### Material for this exercise

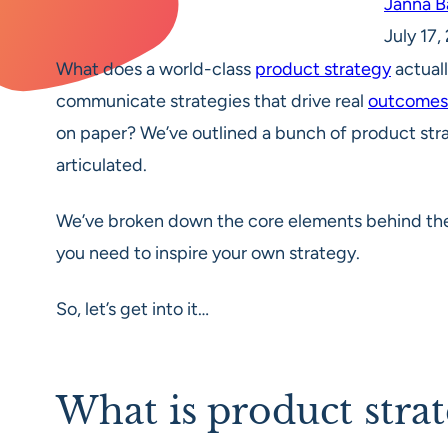
Janna 
July 17
What does a world-class
product strategy
actuall
communicate strategies that drive real
outcomes
on paper? We’ve outlined a bunch of product str
articulated.
We’ve broken down the core elements behind thes
you need to inspire your own strategy.
So, let’s get into it…
What is product stra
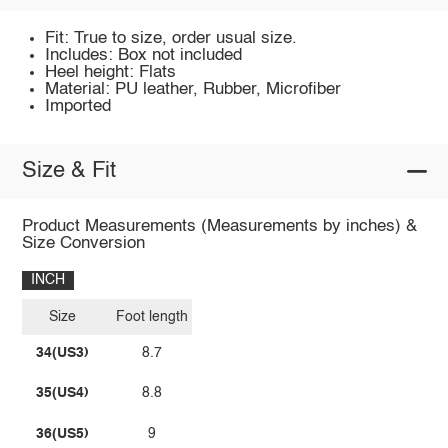
Fit: True to size, order usual size.
Includes: Box not included
Heel height: Flats
Material: PU leather, Rubber, Microfiber
Imported
Size & Fit
Product Measurements (Measurements by inches) &
Size Conversion
INCH
Size
Foot length
34(US3)
8.7
35(US4)
8.8
36(US5)
9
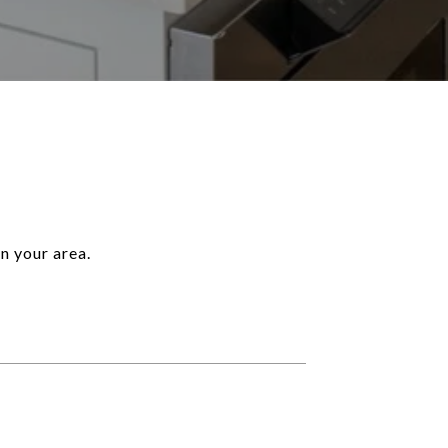
n your area.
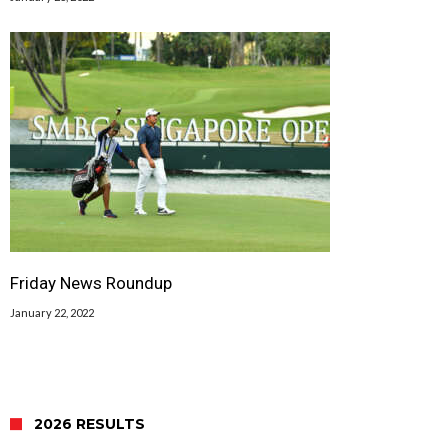
Friday News Roundup
January 22, 2022
2026 RESULTS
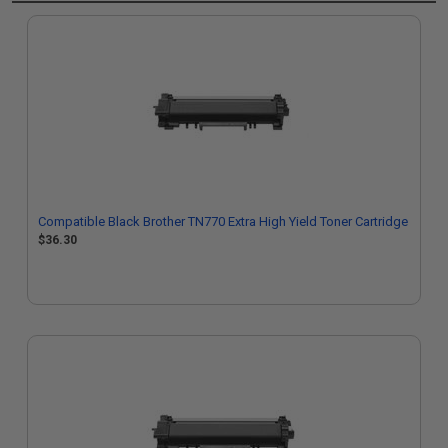
Compatible Black Brother TN770 Extra High Yield Toner Cartridge
$36.30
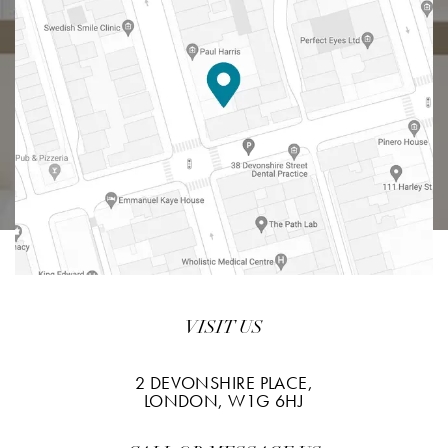
VISIT US
2 DEVONSHIRE PLACE,
LONDON, W1G 6HJ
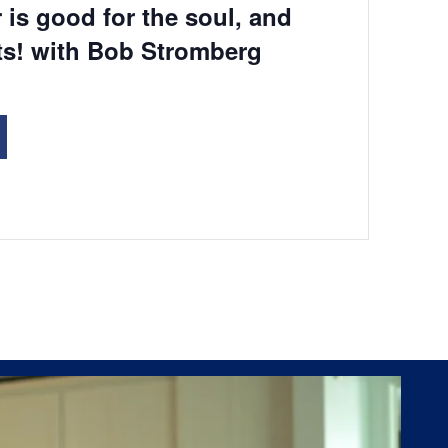
 is good for the soul, and
ts! with Bob Stromberg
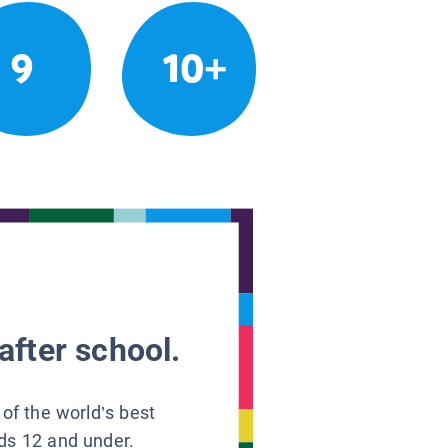
9
10+
after school.
 of the world’s best
ids 12 and under.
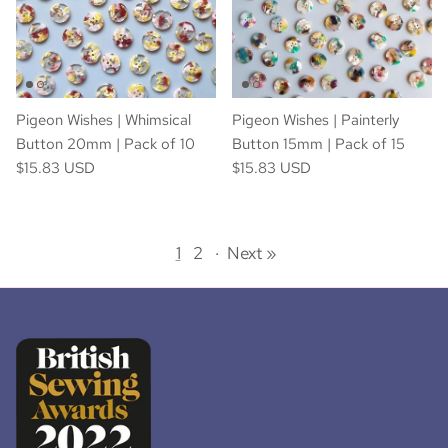
Pigeon Wishes | Whimsical
Pigeon Wishes | Painterly
Button 20mm | Pack of 10
Button 15mm | Pack of 15
$15.83 USD
$15.83 USD
1
2
·
Next »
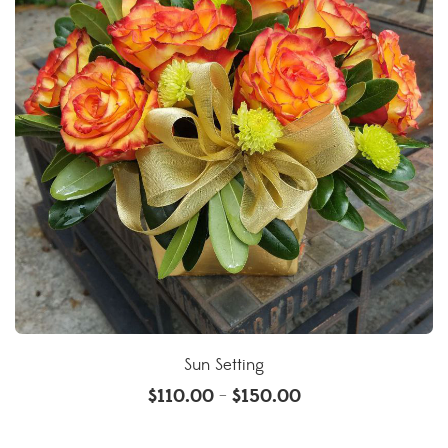
Sun Setting
$
110.00
$
150.00
–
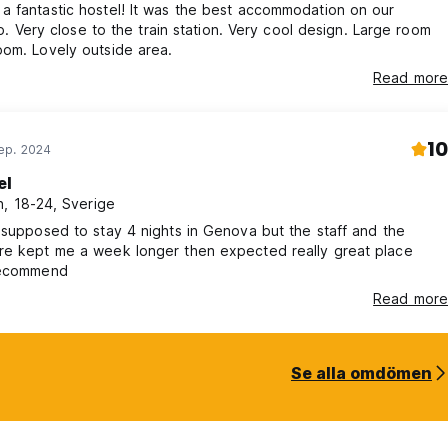
 fantastic hostel! It was the best accommodation on our
rip. Very close to the train station. Very cool design. Large room
om. Lovely outside area.
Read more
10
ep. 2024
el
, 18-24, Sverige
 supposed to stay 4 nights in Genova but the staff and the
re kept me a week longer then expected really great place
recommend
Read more
Se alla omdömen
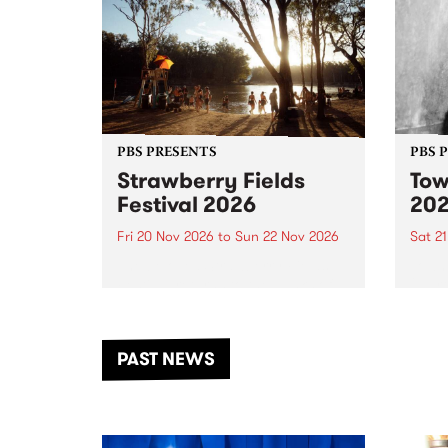
PBS PRESENTS
PBS 
Strawberry Fields
Tow
Festival 2026
20
Fri 20 Nov 2026
to
Sun 22 Nov 2026
Sat 2
The beloved Strawberry Fields
Town 
Festival returns to the banks of
21 ar
the Dhungala / Murray River
stand
from November 20–22 for
inter
another unforgettable weekend
Djaa
PAST NEWS
of music, art and connection.
Satu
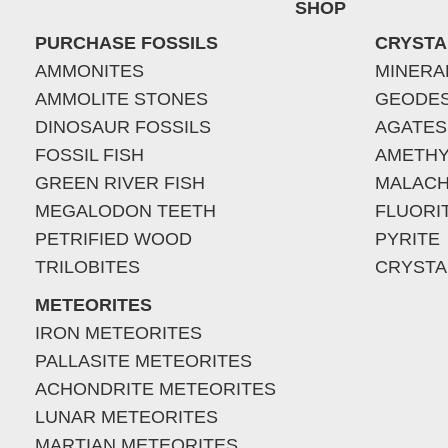
SHOP
PURCHASE FOSSILS
CRYSTA
AMMONITES
MINERA
AMMOLITE STONES
GEODE
DINOSAUR FOSSILS
AGATES
FOSSIL FISH
AMETHY
GREEN RIVER FISH
MALACH
MEGALODON TEETH
FLUORI
PETRIFIED WOOD
PYRITE
TRILOBITES
CRYSTA
METEORITES
IRON METEORITES
PALLASITE METEORITES
ACHONDRITE METEORITES
LUNAR METEORITES
MARTIAN METEORITES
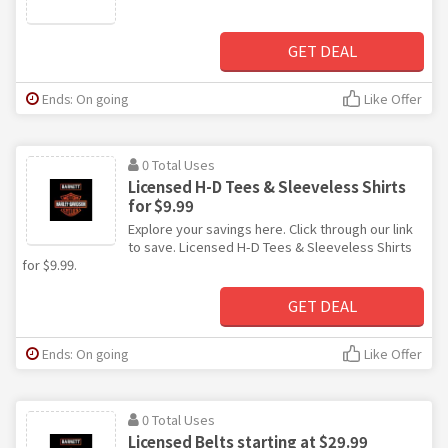
GET DEAL
Ends: On going
Like Offer
0 Total Uses
Licensed H-D Tees & Sleeveless Shirts
for $9.99
Explore your savings here. Click through our link
to save. Licensed H-D Tees & Sleeveless Shirts
for $9.99.
GET DEAL
Ends: On going
Like Offer
0 Total Uses
Licensed Belts starting at $29.99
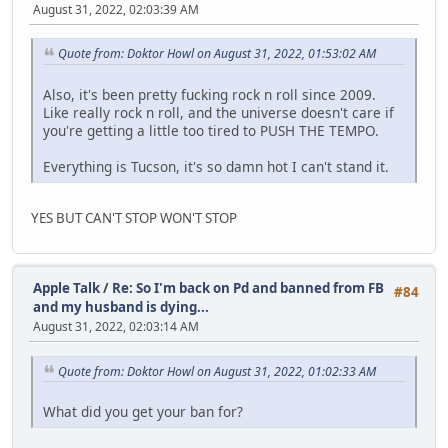
August 31, 2022, 02:03:39 AM
Quote from: Doktor Howl on August 31, 2022, 01:53:02 AM
Also, it's been pretty fucking rock n roll since 2009.
Like really rock n roll, and the universe doesn't care if
you're getting a little too tired to PUSH THE TEMPO.
Everything is Tucson, it's so damn hot I can't stand it.
YES BUT CAN'T STOP WON'T STOP
Apple Talk
/
Re: So I'm back on Pd and banned from FB
#84
and my husband is dying...
August 31, 2022, 02:03:14 AM
Quote from: Doktor Howl on August 31, 2022, 01:02:33 AM
What did you get your ban for?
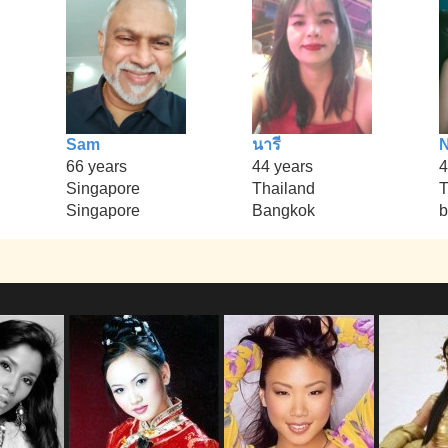
Sam
นารี
66 years
44 years
4
Singapore
Thailand
T
Singapore
Bangkok
b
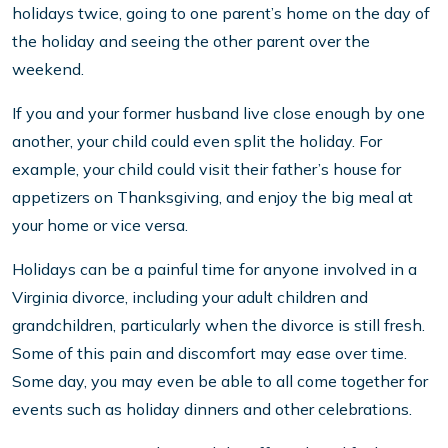
holidays twice, going to one parent’s home on the day of
the holiday and seeing the other parent over the
weekend.
If you and your former husband live close enough by one
another, your child could even split the holiday. For
example, your child could visit their father’s house for
appetizers on Thanksgiving, and enjoy the big meal at
your home or vice versa.
Holidays can be a painful time for anyone involved in a
Virginia divorce, including your adult children and
grandchildren, particularly when the divorce is still fresh.
Some of this pain and discomfort may ease over time.
Some day, you may even be able to all come together for
events such as holiday dinners and other celebrations.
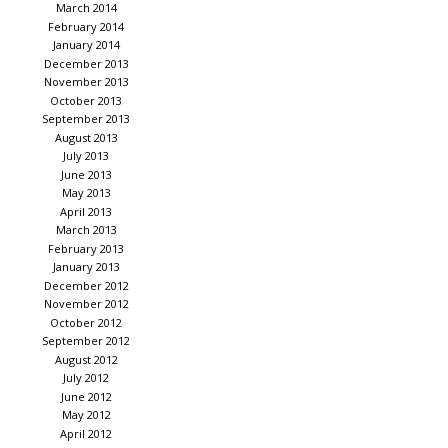
March 2014
February 2014
January 2014
December 2013
November 2013
October 2013
September 2013
August 2013
July 2013
June 2013
May 2013
April 2013
March 2013
February 2013
January 2013
December 2012
November 2012
October 2012
September 2012
August 2012
July 2012
June 2012
May 2012
April 2012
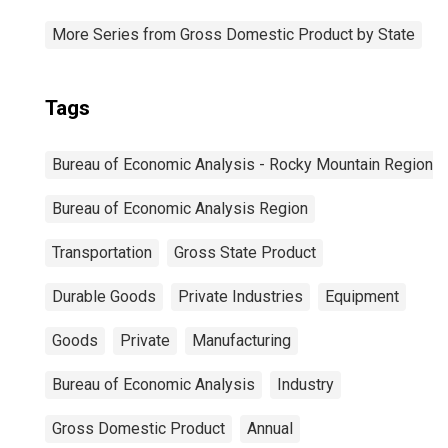
More Series from Gross Domestic Product by State
Tags
Bureau of Economic Analysis - Rocky Mountain Region
Bureau of Economic Analysis Region
Transportation
Gross State Product
Durable Goods
Private Industries
Equipment
Goods
Private
Manufacturing
Bureau of Economic Analysis
Industry
Gross Domestic Product
Annual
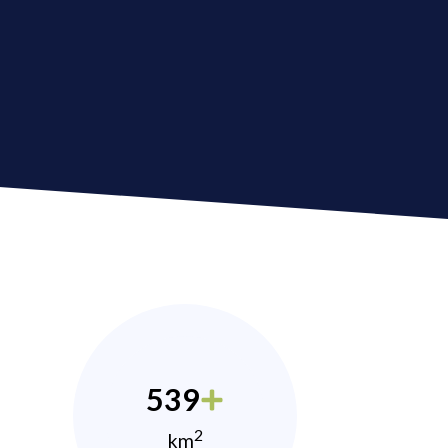
539
2
km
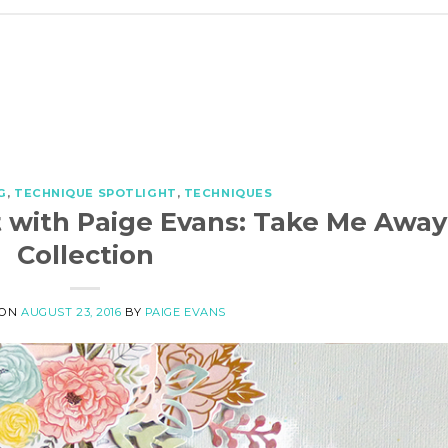
G
,
TECHNIQUE SPOTLIGHT
,
TECHNIQUES
 with Paige Evans: Take Me Away
Collection
 ON
AUGUST 23, 2016
BY
PAIGE EVANS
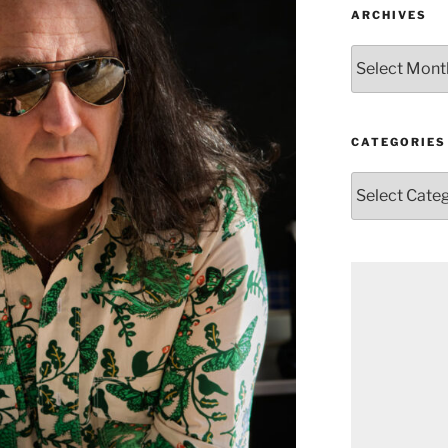
ARCHIVES
Archives
CATEGORIES
Categories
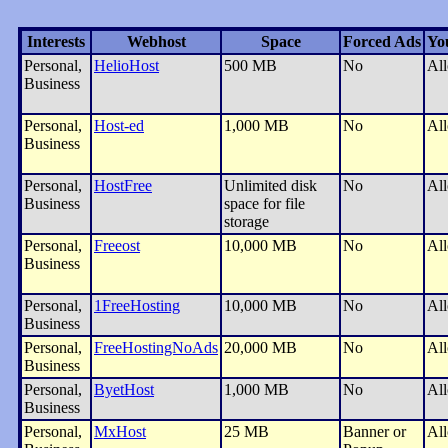
Interests
Webhost
Space
Forced Ads
Yo
Personal,
HelioHost
500 MB
No
Al
Business
Personal,
Host-ed
1,000 MB
No
Al
Business
Personal,
HostFree
Unlimited disk
No
Al
Business
space for file
storage
Personal,
Freeost
10,000 MB
No
Al
Business
Personal,
1FreeHosting
10,000 MB
No
Al
Business
Personal,
FreeHostingNoAds
20,000 MB
No
Al
Business
Personal,
ByetHost
1,000 MB
No
Al
Business
Personal,
MxHost
25 MB
Banner or
Al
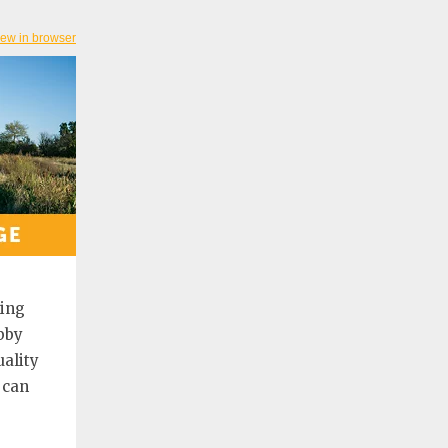
iew in browser
ting
bby
ality
 can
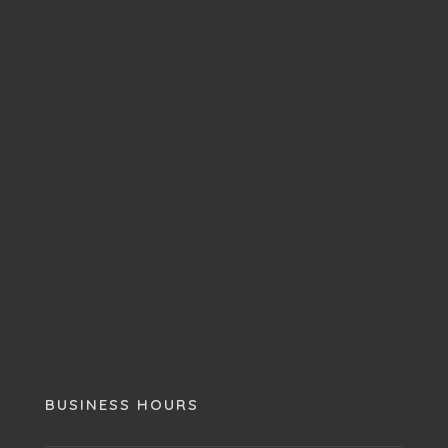
BUSINESS HOURS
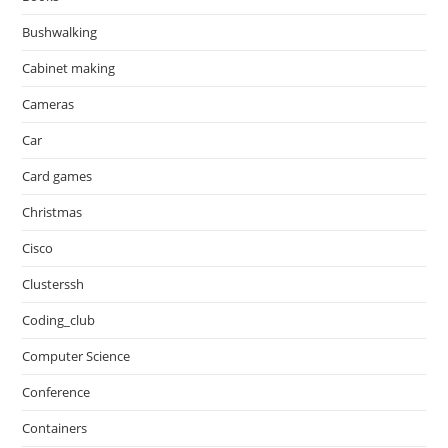
Bushwalking
Cabinet making
Cameras
Car
Card games
Christmas
Cisco
Clusterssh
Coding_club
Computer Science
Conference
Containers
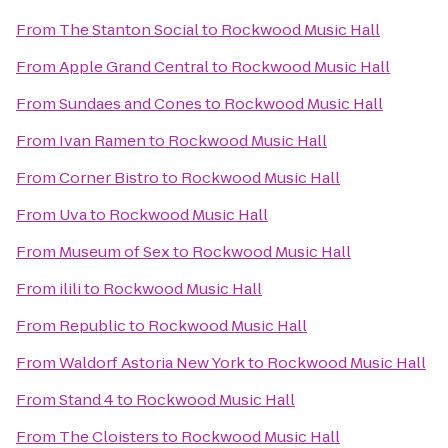
From
The Stanton Social
to
Rockwood Music Hall
From
Apple Grand Central
to
Rockwood Music Hall
From
Sundaes and Cones
to
Rockwood Music Hall
From
Ivan Ramen
to
Rockwood Music Hall
From
Corner Bistro
to
Rockwood Music Hall
From
Uva
to
Rockwood Music Hall
From
Museum of Sex
to
Rockwood Music Hall
From
ilili
to
Rockwood Music Hall
From
Republic
to
Rockwood Music Hall
From
Waldorf Astoria New York
to
Rockwood Music Hall
From
Stand 4
to
Rockwood Music Hall
From
The Cloisters
to
Rockwood Music Hall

######

**What is expected:**
Considering each line of the material above, count those with the word "Bureau" and give only the number.

**Result of this task:**
3